Présentations des plantes des réunions

 

 

Tout savoir (ou presque) sur … 

les racines des orchidées.

 

 

 

Le bon état des racines de nos orchidées est une condition primordiale pour assurer leur développement. S’il ne fallait vérifier qu’une seule chose avant de faire un achat, ce serait bien la qualité du système racinaire : sa vigueur, sa densité, sa santé conditionnent tout l’avenir de la plante.

Que faut-il savoir à leur sujet, pour optimiser leur santé ?

 

Rappelons d’abord qu’environ 25 % des orchidées dans le monde ont une croissance terrestre ; un très petit pourcentage sont saprophytes (croissance dans de la matière organique en décomposition, donc un mode de vie très analogue aux terrestres) ; un faible pourcentage sont lithophytes (croissance sur de la roche, analogue à l’épiphytisme), et la grande majorité des espèces sont épiphytes (croissance sur un autre végétal qui ne sert que de support). Toutes fonctionnent en symbiose avec un champignon spécifique, indispensable à la germination et au développement des plantules.

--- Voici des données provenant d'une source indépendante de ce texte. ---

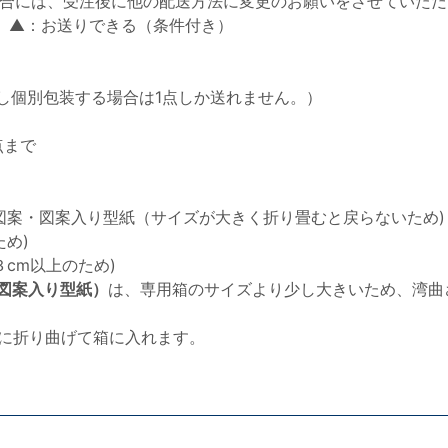
合には、受注後に他の配送方法に変更のお願いをさせていただ
 ▲：お送りできる（条件付き）
し個別包装する場合は1点しか送れません。）
点まで
図案・図案入り型紙（サイズが大きく折り畳むと戻らないため)
め)
cm以上のため)
図案入り型紙）
は、専用箱のサイズより少し大きいため、湾曲
半分に折り曲げて箱に入れます。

C’est la fameuse « mycorhize ».

La plupart des plantes terrestres présentent un système racinaire central qui s’enfonce dans le sol et y ancre la plante. A partir de cet axe central, de plus petites racines vont se développer, et se ramifier en radicelles souvent couvertes de poils. Cet ensemble souterrain va absorber l’humidité et les nutriments contenus dans le sol. C’est le cas pour les orchidées, aussi bien les espèces tropicales à feuillage persistant (Paphiopedilum, Arundina …) que les espèces des climats tempérés qui passent la mauvaise saison sous la forme d’un rhizome ou d’un tubercule souterrain en dormance (Cypripedium, Ophrys, Bletilla …). Je ne vous en parlerai pas plus ici, et vais me concentrer sur la majorité de nos petites protégées.

 

Les racines des espèces épiphytes.

Au fil de leur évolution, les plantes épiphytes ont quitté le sol trop ombragé des sous-bois et sont allées chercher la lumière en hauteur, parfois directement sous la canopée. Ce milieu extrême a imposé des adaptations très spéciales à leur système racinaire : sur un support aérien, celui-ci est soumis à des ensoleillements et à  des arrosages variables, et à une exposition au vent constante. 

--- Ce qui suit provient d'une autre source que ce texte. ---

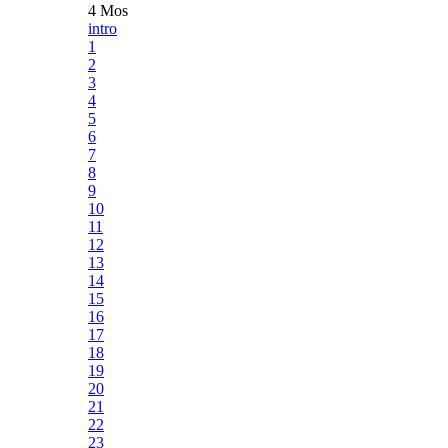
4 Mos
intro
1
2
3
4
5
6
7
8
9
10
11
12
13
14
15
16
17
18
19
20
21
22
23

Le centre d’une racine d’orchidée épiphyte, qui fait circuler les aliments, est une espèce de câble assez solide, recouvert de deux ou trois couches épaisses de cellules mortes. Ces cellules constituent un voile  spongieux (hygrophile et aéré à la fois) qui permet à la racine de se passer des petits poils que l’on trouve chez les espèces terrestres. 

 

Ce voile, le fameux « velamen », exerce de multiples actions. 

D’abord, il permet au épiphytes de se fixer sur leur support. Au contact de l’écorce (ou du pot), la couche superficielle des cellules devient adhérente, et fixe très solidement la plante à son support. Ces cellules ne se développent pas sur les surfaces purement aériennes des racines.

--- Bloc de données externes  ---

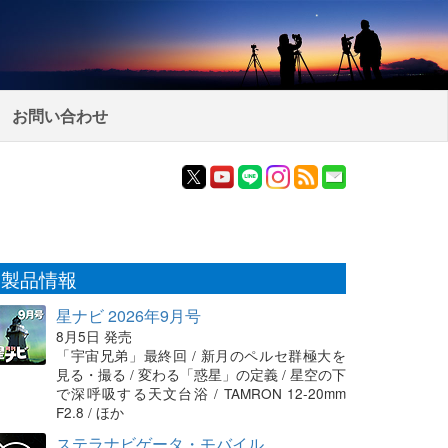
お問い合わせ
製品情報
星ナビ 2026年9月号
8月5日 発売
「宇宙兄弟」最終回 / 新月のペルセ群極大を
見る・撮る / 変わる「惑星」の定義 / 星空の下
で深呼吸する天文台浴 / TAMRON 12-20mm
F2.8 / ほか
ステラナビゲータ・モバイル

Ensuite, il agit comme un buvard, en stockant l’humidité captée à l’occasion des averses parfois violentes mais brèves ; la racine peut ainsi absorber le liquide à son rythme. Il absorbe aussi la rosée, et dans les forêts de brouillard, il peut même capter la forte humidité atmosphérique du matin, en saison sèche (le « repos absolu » de nombreuses espèces est donc assez relatif). 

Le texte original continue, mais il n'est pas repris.